Note: I started writing this as I first got it working, then the optimism leaves.

Battlescribe is the most popular army roster making software out there, but it has two big issues

  1. It isn’t being updated anymore and the developer is MIA,
  2. The rosters it makes are a complete pain to read.

I decided to make my own roster making “software” that uses the same files. I’m starting with doing just 40K, but I might branch out once I get that working. I learnt a lot when I built WAMIR, which was an Excel-based roster maker designed specifically for Warhammer (it’s still out there even though I haven’t updated it in 15 years). I built a similar thing for WarFoundry (which I thought I had lost years ago), but I managed to dig up the Excel file for that, and went into modifying it to use Battlescribe files. I get odd periods of waiting at work, so it’s something I can work on then rather than in the evening when I am too tired.

The Battlescribe xml schema is horrible, and not formally defined anywhere. I am essentially forced to reverse engineering it in order to interpret the file, which is not easy given how weirdly it defines a lot of things. Using VB within Excel to parse the file and extract the data. It parses the file every time you change an option, which is inefficient but easier than constructing a database.

Problems I have encountered so far:
The .cat files use linefeeds instead of carriage returns. Need to process the file to replace them before I can use the file.
Units are defined as both models and units, but models are also defined as subcomponents of units. No consistency.
It’s a complete mess. The .cat file generation doesn’t properly name child elements every time, so you have to go to the .gst file to cross-reference them. How this is done is done differently by different .cat files. How hard is it to just call a unit an HQ choice? They are all in random orders. I don’t know if I can account for any of these differences. It’s a hamfisted disaster, it’s like people just randomly glued data items together until it started to work, I’m surprised it works at all. I’m starting to lose the will to continue. The ultimate in copy protection - do it so poorly that no one wants to bother treading in your footsteps.

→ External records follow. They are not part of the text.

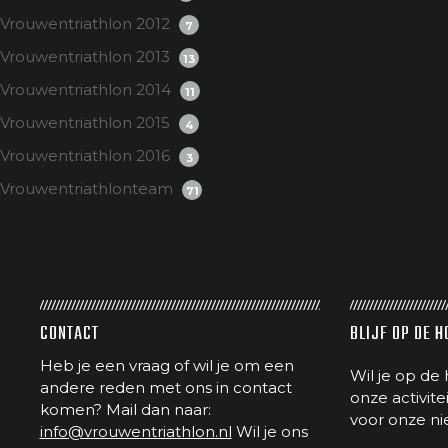
Vrouwentriathlon 2012
7
Vrouwentriathlon 2013
13
Vrouwentriathlon 2014
11
Vrouwentriathlon 2015
4
Vrouwentriathlon 2016
3
Vrouwentriathlonteam
71
CONTACT
BLIJF OP DE 
Heb je een vraag of wil je om een
Wil je op de 
andere reden met ons in contact
onze activit
komen? Mail dan naar:
voor onze ni
info@vrouwentriathlon.nl
Wil je ons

I think I might just rewrite WAMIR to be more flexible and construct my own army files, it would already be quicker than what I have done so far…


If I were you I would definitely use a custom, more consistent scheme. Why bother keeping it ‘backwards compatible’? You could later re-utilize the work you have already done and write a conversion procedure from BattleScribe to your XML scheme.

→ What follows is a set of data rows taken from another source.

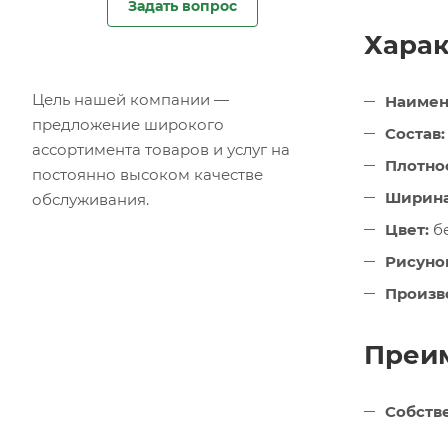
Задать вопрос
Харак
Цель нашей компании —
Наимен
предложение широкого
Состав:
ассортимента товаров и услуг на
Плотнос
постоянно высоком качестве
Ширина
обслуживания.
Цвет:
б
Рисуно
Произв
Преим
Собств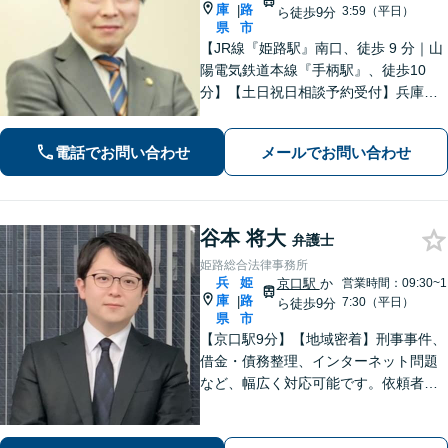
庫
路
|
3:59（平日）
ら徒歩9分
県
市
【JR線『姫路駅』南口、徒歩 9 分｜山
陽電気鉄道本線『手柄駅』、徒歩10
分】【土日祝日相談予約受付】兵庫県
で法律問題でお困りの方、豊富な実績
と専門性を持つ弁護士が解決を目指し
電話でお問い合わせ
メールでお問い合わせ
ます。
谷本 将大
弁護士
姫路総合法律事務所
兵
姫
京口駅
か
営業時間：09:30~1
庫
路
|
7:30（平日）
ら徒歩9分
県
市
【京口駅9分】【地域密着】刑事事件、
借金・債務整理、インターネット問題
など、幅広く対応可能です。依頼者さ
まが抱える苦悩や苦しみにできる限り
寄り添い、丁寧かつ親身に対応いたし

The idea of compatibility with Battlescribe was so that it could be used with future updates that other people produce instead of me, and that other people could use for any army they wish, rather than just the few I have the books for. It seemed like a good idea at the time…

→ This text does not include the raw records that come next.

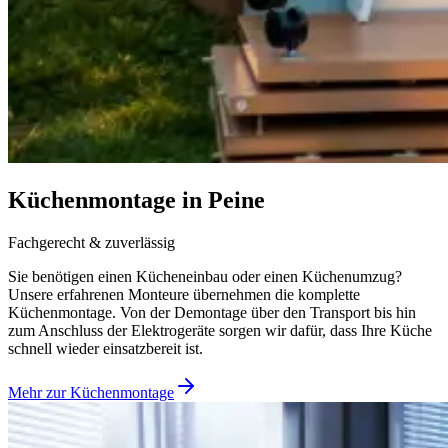
Küchenmontage in Peine
Fachgerecht & zuverlässig
Sie benötigen einen Kücheneinbau oder einen Küchenumzug?
Unsere erfahrenen Monteure übernehmen die komplette
Küchenmontage. Von der Demontage über den Transport bis hin
zum Anschluss der Elektrogeräte sorgen wir dafür, dass Ihre Küche
schnell wieder einsatzbereit ist.
Mehr zur Küchenmontage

It is, but maintaining compatability with BS is noy always going tk be fun. A more modern format anf easy to use editor and skme decent output would potentially make this very popular


True. A good storage format and an open-source & platform-independent framework for implementing custom list composition rules could make this very future-proof. It is a bit strange that something as basic as a list building tool is closed source.

Understood. But perhaps it would make your life a lot easier if you would not have to work with the BattleScribe format in your own code. I looked up some BS files and yeah, can completely sympathize with you. Just parse the Battlescribe file once initially and then proceed to work with your own format.


This is truely the best way forward!

No it sounds like an amazing if ambitious idea

So I took the “easy” way out and overhauled WAMIR. I increased the length of the list per option, simplifying the army definition file but making it a bit harder to read (not that you really need to once it is updated). I took out all of the pts/model parts (so everything on the list is now pts/unit, although I really shouldn’t have done this and now wish I hadn’t) and made it suitable for 40k overall with the different unit counting.

I quickly made a Genestealer Cult army definition file to test it out, found a lot of bugs. Then I found it didn’t do the one thing I really wanted it to do with counting the models in a unit properly. So I figured out a way of using the unit options to add that in, and now that works.

The way it all works now is a bit more freeform, you have to know the limitations of each selection and if you don’t then you’ll easily make illegal choices without any warnings. Similarly, it counts the number of each unit type but doesn’t warn you if you have too many for a Patrol force. This is all good enough for me, but probably not for newbies to the game or army.

I’m pretty sure I won’t touch Battlescribe data files at all from now on. Even if I had it all working, the upkeep for anything involving them is likely to be more than all of the time I spent on WAMIR. The new points updates for 40K took me only a few minutes to change in WAMIR and it was very easy to do.